Author’s Note:  This article, like the previous one, was written in connection with the 50-year commencement reunion of the UNC Class of 1965.  A slightly different version was published in the May/June 2015 issue of the “Carolina Alumni Review.”

Did you get your Commencement Bible?

Do you still have it?            (We won’t ask if you have read it.)

Beginning with the commencement of 1842, UNC presented members of the graduating class with Bibles. According to John Sanders, former director of the Institute of Government, “The practice continued until the closing of the University in 1868, apparently was not resumed upon the reopening of the University in 1875, and was terminated formally by action of the faculty on June 1, 1877.”   On the motion of the Reverend A.D. Betts, a Methodist minister and UNC trustee, the Board of Trustees ordered the practice resumed in 1880, and it was still the order of the day when we graduated 50 years ago. At our commencement everyone receiving a B.A. or B.S. degree was offered a choice of three bibles: the one version (the “King James”) for Protestants, another for Catholics, and an Old Testament edition for Jewish students. If you received one of the approximately 3,000 bibles distributed in connection with our commencement, you found in it signed by the Chancellor saying, “This Holy Bible is presented to you by your Alma Mater on the occasion of your graduation.”
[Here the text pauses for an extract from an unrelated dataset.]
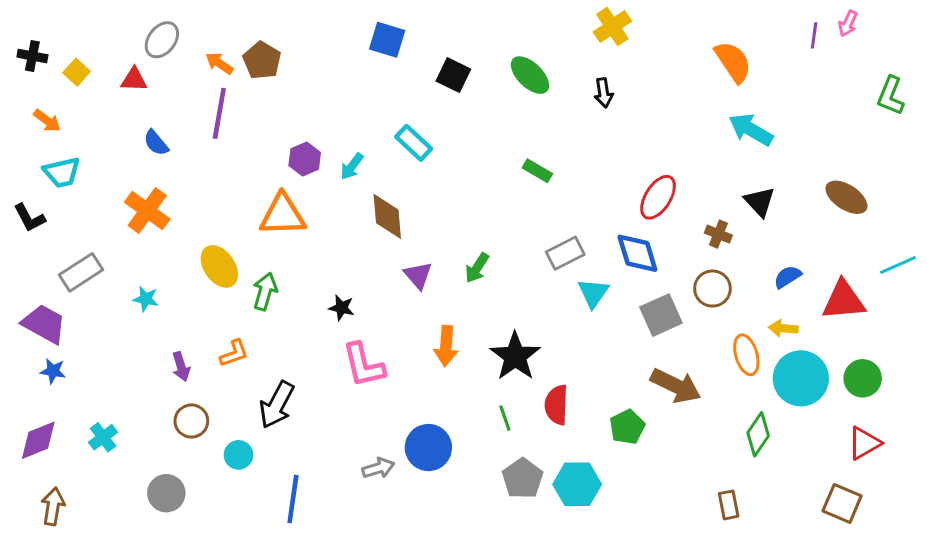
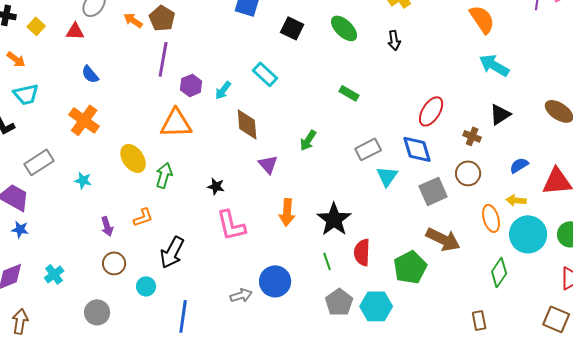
purple line: (219, 113) -> (163, 59), moved
black triangle: (760, 202) -> (500, 114), turned 40
green arrow: (477, 268) -> (308, 140), moved
green pentagon: (627, 427) -> (410, 267), size x1.4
Commencement bibles were free to the graduates. In 1971, Chancellor Ferebee Taylor responded to questions about the practice by appointing a “Subcommittee of Inquiry on the Distribution of Bibles to Graduates of the University of North Carolina at Chapel Hill” chaired by Professor Sanders. The subcommittee was asked to review the history of the practice; to determine whether State funds were used to defray the cost of buying and distributing the bibles, which was then around $18,000 a year; and make a recommendation as to whether their distribution should be continued. The subcommittee’s report that was submitted in March of 1972 concluded that

The way the University’s books are kept, one cannot trace the payment for the purchase pf Bibles or their distribution back to any particular fee or other University receipt. The collections from the general academic fee, state general fund appropriations, and other receipt all go into a fund from which the Bible purchases are made.

Based on the subcommittee’s conclusion that the practice, if challenged, would likely be found to violate the First Amendment’s “Establishment Clause,” the report urged the University not wait until some citizen sued and forced an end to the practice but instead should discontinue it voluntarily as legally insupportable. Legal considerations aside, the report also included this cogent observation:

However fitting the practice of giving Bibles to graduates in 1842 in the cultural setting of the time and place, we deem it not to be nearly so meaningful in this University today. We . . . do not conceive that a discontinuation of the practice would in any discernable way impair the moral and spiritual development of the graduates of the University. To the extent that the stimulation of such development is the University’s responsibility, our obligation must be met in the span of two to four years that the student spends on this campus; unmet then, it cannot be redeemed by mailing a five dollar Bible to his last known address.

The report recommended that the practice of giving Bibles to graduates at commencement be discontinued without fanfare, and it was.